● GIVEN RECORDS
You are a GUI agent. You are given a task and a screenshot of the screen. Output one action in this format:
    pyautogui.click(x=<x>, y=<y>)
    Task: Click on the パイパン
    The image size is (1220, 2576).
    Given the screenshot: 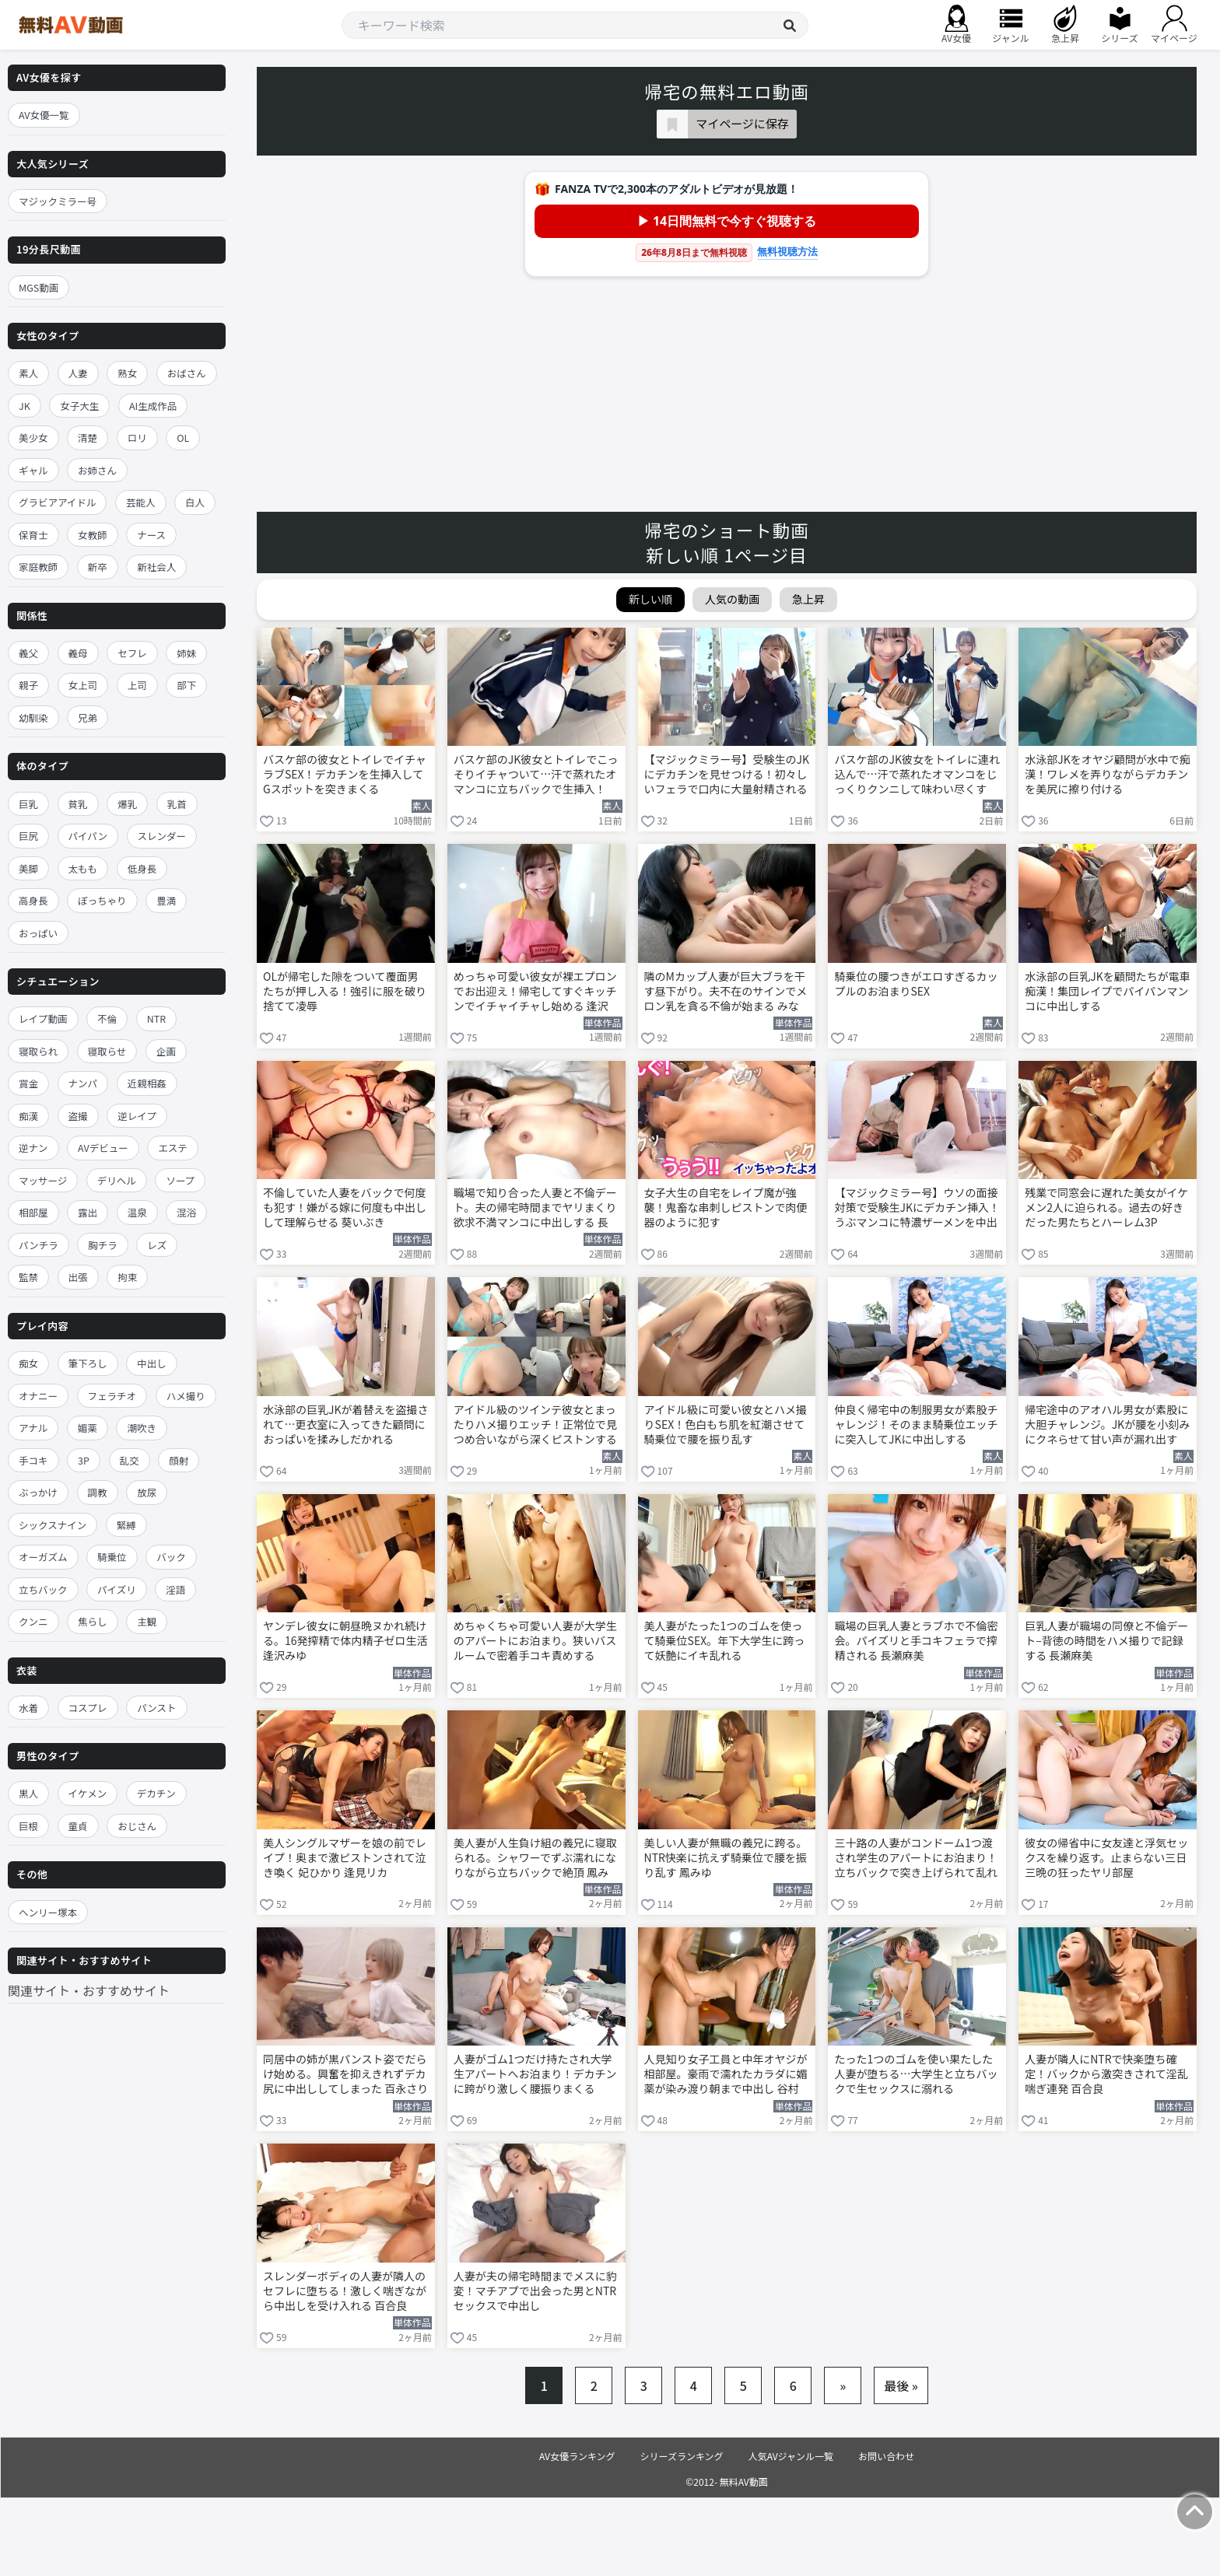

● TASK DETAILS
Here the job is to retype exactly the lines that start at the one containing "pyautogui.click(x=<x>, y=<y>)" and run through the end of the records above, leaving out pictures.

● RESPONSE AREA
    pyautogui.click(x=<x>, y=<y>)
    Task: Click on the パイパン
    The image size is (1220, 2576).
    Given the screenshot: 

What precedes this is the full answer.